Earning a JD and becoming a celebrity aren’t quite as different as you might think. Both usually require that applicants pay their dues while flirting with homelessness, both place a heavy emphasis on monologuing, and both involve pretending to read manuscripts.
Maybe that’s why we love poking fun at actors and actresses so much.
Either way, there are a lot of celebrities with law degrees, and not all of them have been as well behaved as Chunk from the Goonies, who went on to graduate from UCLA Law School and become one of Hollywood’s Top 35 Executives Under 35.
Nope...these lawlebrities made it onto all the wrong lists…
Divorce Court’s sorest losers
John Cleese didn’t quite make it onto our list of celebrities with the most marriages, but his law degree from Cambridge combined with four marriages probably should’ve at least earned him an honorable mention.
For his third marriage, John Cleese and Alyce Eichelberger decided to call it quits after 16 years of marriage. In the divorce settlement, Johnny Boy was ordered to pay a $13 million lump sum and $1 million per year for eight years.
Supposedly unable to afford the payments, and definitely unable to take them in stride, Cleese tackled both problems by kicking off his Alimony Tour.
From ’09-’12 he traveled the world, selling tickets to a show that centered around how he was supposed to be enjoying retirement but couldn’t afford the $20+ million he was forced to “stimulate the botox industry” with.
Blame the court system all you want Monty Python, you’re the Cambridge lawyer that called prenuptial agreements “not romantic.”
The dumbest things celebrities have paid for with a check
Before America’s most depraved talk show egged on guests by chanting his name, Jerry Springer was a straitlaced attorney. Following that, he launched a successful campaign to get himself elected to Cincinnati city council in 1971.
Before he could finish his term however, a police raid on a brothel revealed that Jerry had paid for a prostitute...with a check. Cementing his fate, the cheeky note he left in the memo byline earned him a framed spot on the brothel’s wall.
Jerry came right out and admitted everything before resigning from his city council position. Supposedly, that honesty is what helped him become Mayor of Cincinnati just three years later.
If you ask us, anyone who pays for illegal services with a personal check isn’t even qualified to run to a reality TV show, less so a city of 300k people. But then again, we elected a president who was forced to settle a fraud case out of court for $25 million...
Musicians who skipped the bill
If you thought Enrique Iglesias had it all, you need to look into his father’s repertoire. In university, Julio Iglesias split his time between playing professional soccer and studying law.
And that was before he became an international superstar. In 1963, Julio was involved in a horrific motor vehicle accident that crushed his spine and almost paralyzed him. Stuck in the hospital and unable to play soccer or finish his degree, a nurse gave him a guitar to pass the time...the rest is history.
His parents did eventually convince him to go back and finish his law degree, and for that he should thank them.
It seems like everyone has taken him to court, from collaborators who were never paid royalties, to a handyman who worked 80-hour weeks for five years without overtime pay. Julio even managed to accept money to perform for Mediterranean separatists in Northern Cyprus before taking the money and running.
If Iglesias traded in his lawsuits for Grammys, he’d have 5x as many gold gramophones as he does now.
Actors with more time in the courtroom than on the red carpet
For an actor who achieved stardom by rocking a loincloth and flaunting his six-pack, Gerard Butler has a surprisingly academic background.
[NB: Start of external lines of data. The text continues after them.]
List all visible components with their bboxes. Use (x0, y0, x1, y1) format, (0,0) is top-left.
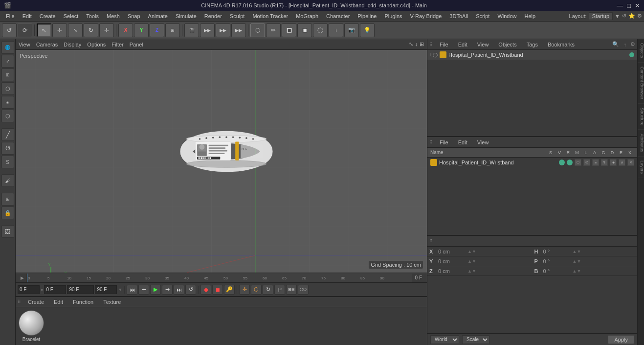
key-button[interactable]: 🔑 (224, 285, 235, 295)
render-btn2[interactable]: ▶▶ (216, 23, 230, 37)
vp-panel-menu[interactable]: Panel (130, 42, 143, 47)
material-sphere-bracelet[interactable] (19, 310, 44, 336)
om-object-row[interactable]: L◯ Hospital_Patient_ID_Wristband (427, 50, 637, 60)
view-cube1[interactable]: 🔳 (282, 23, 296, 37)
coord-b-field[interactable] (543, 268, 573, 274)
menu-edit[interactable]: Edit (19, 12, 36, 20)
sm-icon-6[interactable]: ⌀ (619, 159, 625, 166)
om-file-btn[interactable]: File (437, 42, 451, 47)
redo-button[interactable]: ⟳ (18, 23, 32, 37)
coord-z-field[interactable] (438, 268, 467, 274)
coord-x-down[interactable]: ▼ (472, 249, 476, 254)
om-search-icon[interactable]: 🔍 (611, 41, 620, 48)
sm-icon-2[interactable]: ∅ (583, 159, 590, 166)
minimize-button[interactable]: — (617, 2, 623, 9)
view-circle[interactable]: ◯ (313, 23, 328, 37)
menu-simulate[interactable]: Simulate (172, 12, 200, 20)
render-btn3[interactable]: ▶▶ (231, 23, 246, 37)
view-dots[interactable]: ⁞ (329, 23, 343, 37)
vp-options-menu[interactable]: Options (87, 42, 106, 47)
layout-icon1[interactable]: ↺ (622, 13, 626, 19)
loop-button[interactable]: ↺ (185, 285, 196, 295)
end-frame-field[interactable] (67, 285, 94, 294)
coord-y-down[interactable]: ▼ (472, 259, 476, 264)
mat-edit-btn[interactable]: Edit (51, 299, 66, 305)
motion-btn3[interactable]: ↻ (263, 285, 273, 295)
menu-animate[interactable]: Animate (144, 12, 172, 20)
coord-y-up[interactable]: ▲ (467, 259, 472, 264)
layout-arrow[interactable]: ▼ (615, 13, 620, 19)
menu-character[interactable]: Character (322, 12, 354, 20)
sidebar-lock-btn[interactable]: 🔒 (1, 207, 14, 219)
vtab-objects[interactable]: Objects (638, 39, 644, 63)
axis-y-btn[interactable]: Y (134, 23, 149, 37)
menu-snap[interactable]: Snap (124, 12, 144, 20)
coord-z-up[interactable]: ▲ (467, 269, 472, 274)
layout-icon3[interactable]: ⚙ (637, 13, 642, 19)
om-extra2[interactable]: ⚙ (630, 41, 635, 47)
coord-x-up[interactable]: ▲ (467, 249, 472, 254)
coord-b-up[interactable]: ▲ (573, 269, 577, 274)
sidebar-grid-btn[interactable]: ⊞ (1, 69, 14, 81)
menu-vray[interactable]: V-Ray Bridge (406, 12, 446, 20)
prev-frame-button[interactable]: ⬅ (138, 285, 149, 295)
menu-mograph[interactable]: MoGraph (292, 12, 322, 20)
sm-object-row[interactable]: Hospital_Patient_ID_Wristband ⬡ ∅ ≡ ↯ ◈ … (427, 158, 637, 167)
sm-render-dot[interactable] (567, 160, 573, 165)
transform-tool[interactable]: ✛ (99, 23, 114, 37)
om-bookmarks-btn[interactable]: Bookmarks (545, 42, 577, 47)
undo-button[interactable]: ↺ (2, 23, 17, 37)
timeline-track[interactable]: 0 5 10 15 20 25 30 35 40 45 50 55 60 65 … (27, 274, 412, 282)
om-tags-btn[interactable]: Tags (524, 42, 541, 47)
vtab-attributes[interactable]: Attributes (638, 130, 644, 157)
menu-window[interactable]: Window (493, 12, 520, 20)
coord-h-up[interactable]: ▲ (573, 249, 577, 254)
coord-y-field[interactable] (438, 258, 467, 264)
sm-icon-4[interactable]: ↯ (601, 159, 608, 166)
select-tool[interactable]: ↖ (37, 23, 51, 37)
play-button[interactable]: ▶ (150, 285, 161, 295)
sm-vis-dot[interactable] (559, 160, 565, 165)
start-frame-field[interactable] (44, 285, 66, 294)
coord-z-down[interactable]: ▼ (472, 269, 476, 274)
menu-3dtoall[interactable]: 3DToAll (445, 12, 472, 20)
menu-motiontracker[interactable]: Motion Tracker (248, 12, 292, 20)
sidebar-solid-btn[interactable]: ⬡ (1, 110, 14, 122)
motion-btn1[interactable]: ✛ (239, 285, 250, 295)
om-edit-btn[interactable]: Edit (455, 42, 470, 47)
menu-create[interactable]: Create (36, 12, 60, 20)
layout-value[interactable]: Startup (589, 12, 613, 20)
motion-btn5[interactable]: ⊞⊞ (286, 285, 297, 295)
vp-ctrl-2[interactable]: ↓ (415, 41, 418, 47)
menu-script[interactable]: Script (472, 12, 493, 20)
sidebar-line-btn[interactable]: ╱ (1, 128, 14, 141)
current-frame-field[interactable] (18, 285, 40, 294)
sidebar-sculpt-btn[interactable]: 🖌 (1, 174, 14, 187)
vtab-structure[interactable]: Structure (638, 104, 644, 130)
mat-create-btn[interactable]: Create (25, 299, 47, 305)
motion-btn2[interactable]: ⬡ (251, 285, 262, 295)
close-button[interactable]: ✕ (635, 2, 640, 9)
record-button[interactable]: ⏺ (200, 285, 211, 295)
sidebar-paint-btn[interactable]: 🖼 (1, 225, 14, 238)
sidebar-wireframe-btn[interactable]: ◈ (1, 96, 14, 109)
axis-z-btn[interactable]: Z (150, 23, 164, 37)
sm-icon-3[interactable]: ≡ (592, 159, 599, 166)
om-view-btn[interactable]: View (474, 42, 492, 47)
coord-x-field[interactable] (438, 249, 467, 254)
sidebar-check-btn[interactable]: ✓ (1, 55, 14, 68)
view-cube2[interactable]: 🔲 (297, 23, 312, 37)
motion-btn6[interactable]: ⬡⬡ (298, 285, 309, 295)
auto-key-button[interactable]: ⏹ (212, 285, 223, 295)
scale-tool[interactable]: ⤡ (68, 23, 83, 37)
axis-x-btn[interactable]: X (118, 23, 133, 37)
layout-icon2[interactable]: ⭐ (628, 13, 635, 19)
sm-icon-5[interactable]: ◈ (610, 159, 617, 166)
coord-mode-select[interactable]: Scale Size (462, 335, 489, 344)
vp-ctrl-3[interactable]: ⊞ (420, 41, 424, 47)
preview-range-field[interactable] (95, 285, 117, 294)
coord-p-down[interactable]: ▼ (577, 259, 581, 264)
coord-space-select[interactable]: World Object (430, 335, 459, 344)
move-tool[interactable]: ✛ (52, 23, 67, 37)
maximize-button[interactable]: □ (627, 2, 631, 9)
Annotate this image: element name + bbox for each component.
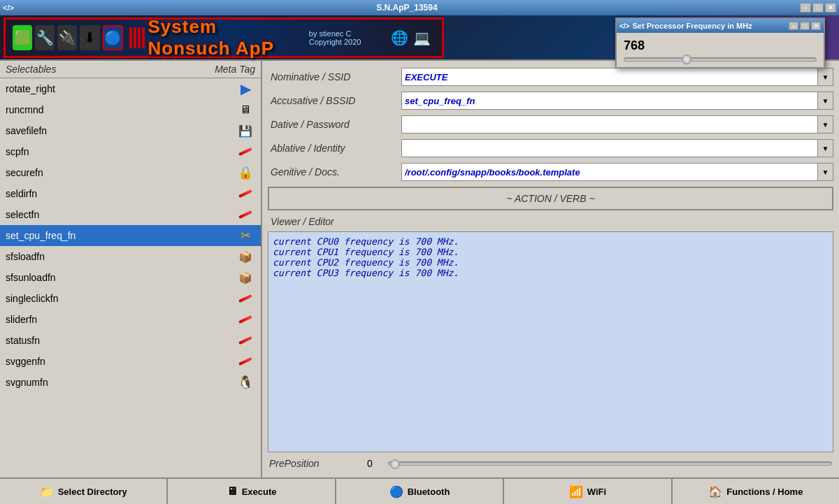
list-item-icon: 🐧 [236,373,255,392]
genitive-dropdown-button[interactable]: ▼ [818,163,833,181]
list-item[interactable]: scpfn [0,141,261,162]
dative-dropdown-button[interactable]: ▼ [818,115,833,134]
wifi-icon: 📶 [569,485,583,498]
accusative-label: Accusative / BSSID [268,95,397,106]
list-item-name: rotate_right [6,83,236,94]
left-panel: Selectables Meta Tag rotate_right ▶ runc… [0,61,262,477]
list-item[interactable]: seldirfn [0,183,261,204]
execute-icon: 🖥 [227,485,238,498]
accusative-row: Accusative / BSSID ▼ [268,90,833,111]
dative-row: Dative / Password ▼ [268,114,833,135]
nominative-row: Nominative / SSID ▼ [268,66,833,87]
titlebar-icon: </> [3,3,14,12]
wifi-label: WiFi [587,487,606,497]
ablative-input[interactable] [401,139,818,157]
toolbar-functions-home-button[interactable]: 🏠Functions / Home [673,479,839,504]
dative-input-wrapper: ▼ [401,115,833,134]
genitive-input-wrapper: ▼ [401,163,833,181]
list-item-name: securefn [6,167,236,178]
action-verb-button[interactable]: ~ ACTION / VERB ~ [268,187,833,210]
nominative-label: Nominative / SSID [268,71,397,82]
list-item-name: seldirfn [6,188,236,199]
processor-frequency-window: </> Set Processor Frequency in MHz – □ ✕… [615,17,825,69]
list-item[interactable]: runcmnd 🖥 [0,99,261,120]
list-item-name: sliderfn [6,314,236,325]
toolbar-execute-button[interactable]: 🖥Execute [168,479,336,504]
processor-slider-track [624,57,817,62]
preposition-row: PrePosition 0 [268,455,833,472]
list-item[interactable]: svgnumfn 🐧 [0,372,261,393]
function-list[interactable]: rotate_right ▶ runcmnd 🖥 savefilefn 💾 sc… [0,78,261,477]
viewer-editor-content[interactable]: current CPU0 frequency is 700 MHz.curren… [268,231,833,452]
list-item[interactable]: selectfn [0,204,261,225]
list-item[interactable]: sliderfn [0,309,261,330]
processor-minimize-button[interactable]: – [789,22,798,30]
genitive-input[interactable] [401,163,818,181]
nominative-input[interactable] [401,68,818,86]
banner-bars [129,27,145,49]
list-item-name: svggenfn [6,356,236,367]
accusative-dropdown-button[interactable]: ▼ [818,92,833,110]
viewer-line: current CPU2 frequency is 700 MHz. [273,257,829,268]
preposition-value: 0 [367,458,381,469]
processor-close-button[interactable]: ✕ [811,22,821,30]
list-item-name: set_cpu_freq_fn [6,230,236,241]
meta-tag-label: Meta Tag [215,64,255,75]
dative-input[interactable] [401,115,818,134]
list-item-icon: ✂ [236,226,255,245]
nominative-input-wrapper: ▼ [401,68,833,86]
list-item[interactable]: set_cpu_freq_fn ✂ [0,225,261,246]
bluetooth-icon: 🔵 [389,485,403,498]
accusative-input-wrapper: ▼ [401,92,833,110]
banner-inner: 🟩 🔧 🔌 ⬇ 🔵 System Nonsuch ApP by stienec … [3,17,444,58]
list-item[interactable]: savefilefn 💾 [0,120,261,141]
list-item-name: scpfn [6,146,236,157]
titlebar: </> S.N.ApP_13594 – □ ✕ [0,0,839,15]
functions-home-label: Functions / Home [726,487,803,497]
list-item-icon: 📦 [236,247,255,266]
processor-slider-thumb[interactable] [682,55,691,64]
list-item[interactable]: singleclickfn [0,288,261,309]
list-item[interactable]: sfsunloadfn 📦 [0,267,261,288]
list-item-icon: 🔒 [236,163,255,182]
ablative-dropdown-button[interactable]: ▼ [818,139,833,157]
list-item-icon [236,184,255,203]
list-item-icon [236,352,255,371]
list-item[interactable]: sfsloadfn 📦 [0,246,261,267]
processor-titlebar: </> Set Processor Frequency in MHz – □ ✕ [617,19,824,33]
preposition-slider-track [388,461,832,466]
genitive-row: Genitive / Docs. ▼ [268,161,833,182]
viewer-line: current CPU1 frequency is 700 MHz. [273,247,829,257]
dative-label: Dative / Password [268,119,397,130]
maximize-button[interactable]: □ [812,3,824,13]
minimize-button[interactable]: – [800,3,811,13]
list-item-icon [236,142,255,161]
toolbar-select-dir-button[interactable]: 📁Select Directory [0,479,168,504]
banner-title: System Nonsuch ApP [148,16,305,59]
list-item[interactable]: svggenfn [0,351,261,372]
nominative-dropdown-button[interactable]: ▼ [818,68,833,86]
banner-subtitle: by stienec C Copyright 2020 [309,29,385,46]
toolbar-wifi-button[interactable]: 📶WiFi [504,479,672,504]
banner-icon-usb: 🔌 [57,25,77,50]
list-item-icon: 💾 [236,121,255,141]
accusative-input[interactable] [401,92,818,110]
titlebar-title: S.N.ApP_13594 [14,3,800,13]
right-panel: Nominative / SSID ▼ Accusative / BSSID ▼… [262,61,839,477]
preposition-slider-thumb[interactable] [390,459,400,469]
banner-icon-down: ⬇ [80,25,99,50]
viewer-editor-label: Viewer / Editor [268,215,833,229]
list-item-icon [236,205,255,224]
list-item-name: sfsunloadfn [6,272,236,283]
list-item-name: singleclickfn [6,293,236,304]
viewer-line: current CPU3 frequency is 700 MHz. [273,268,829,278]
toolbar-bluetooth-button[interactable]: 🔵Bluetooth [336,479,504,504]
list-item[interactable]: rotate_right ▶ [0,78,261,99]
preposition-slider[interactable] [388,458,832,469]
list-item[interactable]: securefn 🔒 [0,162,261,183]
genitive-label: Genitive / Docs. [268,166,397,178]
processor-maximize-button[interactable]: □ [800,22,810,30]
close-button[interactable]: ✕ [825,3,836,13]
banner-icon-green: 🟩 [13,25,32,50]
list-item[interactable]: statusfn [0,330,261,351]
Mr. 300 studied at the University of Glasgow School of Law and even practiced as a trainee lawyer for a time before being fired for never showing up to work.
Of course, when you give up a career in law because you “wanted very much to be famous,” you’re probably going to have plenty of opportunities to use that degree.
Butler has been taken to court for giving a Spartan beatdown to a member of the paparazzi, underpaying employees at his Korean BBQ restaurant and stealing the name of his production company...from another production company.
But then again, if he picked classes in law school the way he picks movie scripts, Gerard’s legal education might have been as informative as the plotline from Gods of Egypt.
Not everyone is lucky enough to turn their truffle shuffle into a thriving legal career.
Then again, maybe luck has nothing to do with it. We’d much rather be practicing family and personal injury law here in Renton than being sued by rogue nations and dishwashers.